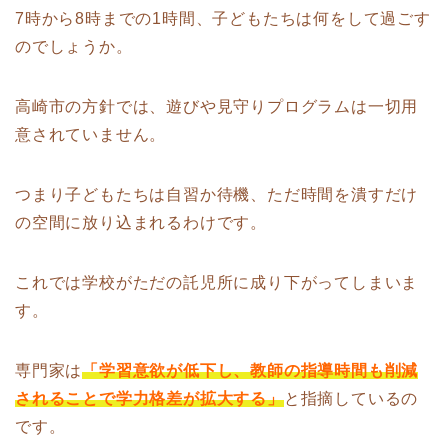
7時から8時までの1時間、子どもたちは何をして過ごす
のでしょうか。
高崎市の方針では、遊びや見守りプログラムは一切用
意されていません。
つまり子どもたちは自習か待機、ただ時間を潰すだけ
の空間に放り込まれるわけです。
これでは学校がただの託児所に成り下がってしまいま
す。
専門家は
「学習意欲が低下し、教師の指導時間も削減
されることで学力格差が拡大する」
と指摘しているの
です。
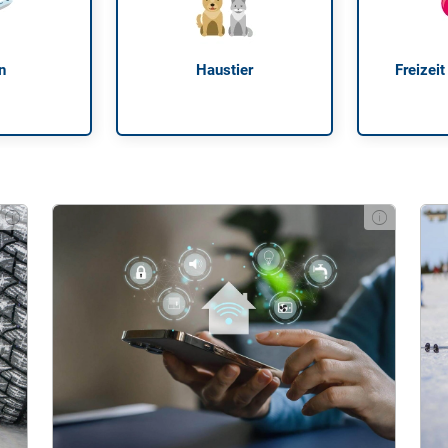
n
Haustier
Freizeit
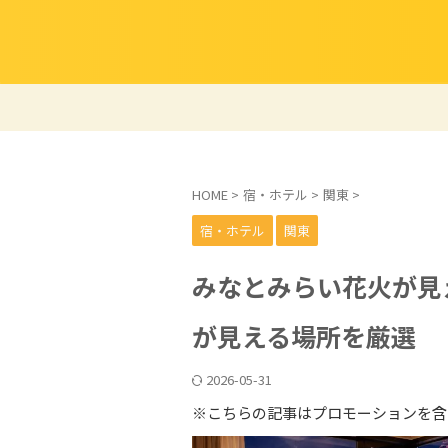
HOME
>
宿・ホテル
>
関東
>
宿・ホテル
関東
みなとみらい花火が見
が見える場所を厳選
2026-05-31
※こちらの記事はプロモーションを含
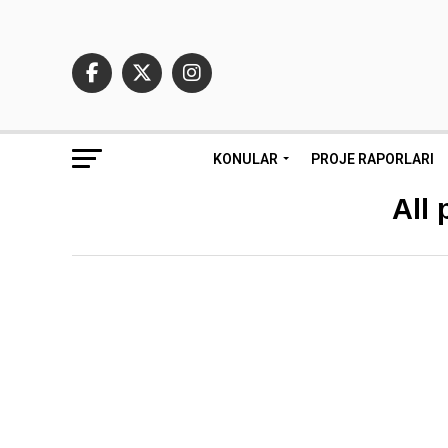
KONULAR
PROJE RAPORLARI
All 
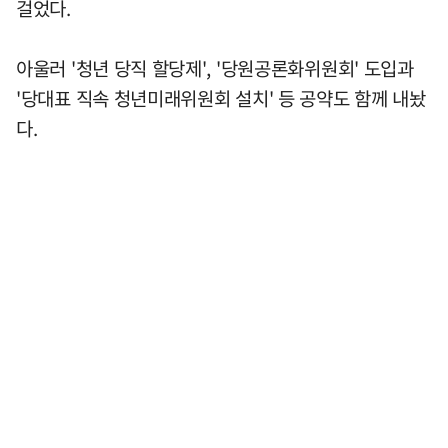
걸었다.
아울러 '청년 당직 할당제', '당원공론화위원회' 도입과
'당대표 직속 청년미래위원회 설치' 등 공약도 함께 내놨
다.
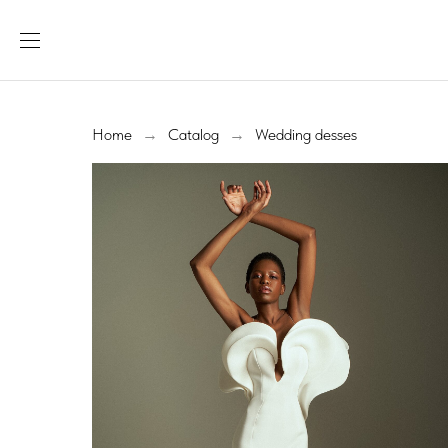
Home
Catalog
Wedding desses
→
→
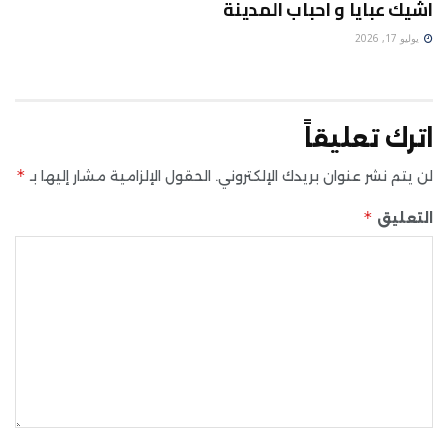
اشيك عبايا و احباب المدينة
يوليو 17, 2026
اترك تعليقاً
*
لن يتم نشر عنوان بريدك الإلكتروني.
الحقول الإلزامية مشار إليها بـ
*
التعليق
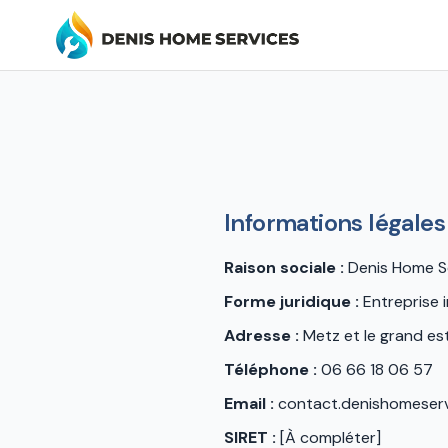
Informations légales
Raison sociale :
Denis Home S
Forme juridique :
Entreprise i
Adresse :
Metz et le grand es
Téléphone :
06 66 18 06 57
Email :
contact.denishomeser
SIRET :
[À compléter]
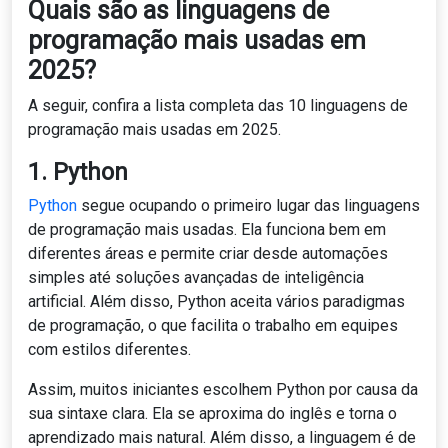
Quais são as linguagens de
programação mais usadas em
2025?
A seguir, confira a lista completa das 10 linguagens de
programação mais usadas em 2025.
1. Python
Python
segue ocupando o primeiro lugar das linguagens
de programação mais usadas. Ela funciona bem em
diferentes áreas e permite criar desde automações
simples até soluções avançadas de inteligência
artificial. Além disso, Python aceita vários paradigmas
de programação, o que facilita o trabalho em equipes
com estilos diferentes.
Assim, muitos iniciantes escolhem Python por causa da
sua sintaxe clara. Ela se aproxima do inglês e torna o
aprendizado mais natural. Além disso, a linguagem é de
§ §
PROBLEM DETAILS:
All of the records must come back exactly as they stand, minus every picture.

EXPECTED OUTPUT:
7時から8時までの1時間、子どもたちは何をして過ごす
のでしょうか。
高崎市の方針では、遊びや見守りプログラムは一切用
意されていません。
つまり子どもたちは自習か待機、ただ時間を潰すだけ
の空間に放り込まれるわけです。
これでは学校がただの託児所に成り下がってしまいま
す。
専門家は
「学習意欲が低下し、教師の指導時間も削減
されることで学力格差が拡大する」
と指摘しているの
です。
n
Haustier
Freizeit
HOME
>
宿・ホテル
>
関東
>
宿・ホテル
関東
みなとみらい花火が見
が見える場所を厳選
2026-05-31
※こちらの記事はプロモーションを含
KONULAR
PROJE RAPORLARI
All 
걸었다.
아울러 '청년 당직 할당제', '당원공론화위원회' 도입과
'당대표 직속 청년미래위원회 설치' 등 공약도 함께 내놨
다.
Home
Catalog
Wedding desses
→
→
اشيك عبايا و احباب المدينة
يوليو 17, 2026
اترك تعليقاً
*
لن يتم نشر عنوان بريدك الإلكتروني.
الحقول الإلزامية مشار إليها بـ
*
التعليق
Informations légales
Raison sociale :
Denis Home S
Forme juridique :
Entreprise i
Adresse :
Metz et le grand es
Téléphone :
06 66 18 06 57
Email :
contact.denishomeser
SIRET :
[À compléter]
Quais são as linguagens de
programação mais usadas em
2025?
A seguir, confira a lista completa das 10 linguagens de
programação mais usadas em 2025.
1. Python
Python
segue ocupando o primeiro lugar das linguagens
de programação mais usadas. Ela funciona bem em
diferentes áreas e permite criar desde automações
simples até soluções avançadas de inteligência
artificial. Além disso, Python aceita vários paradigmas
de programação, o que facilita o trabalho em equipes
com estilos diferentes.
Assim, muitos iniciantes escolhem Python por causa da
sua sintaxe clara. Ela se aproxima do inglês e torna o
aprendizado mais natural. Além disso, a linguagem é de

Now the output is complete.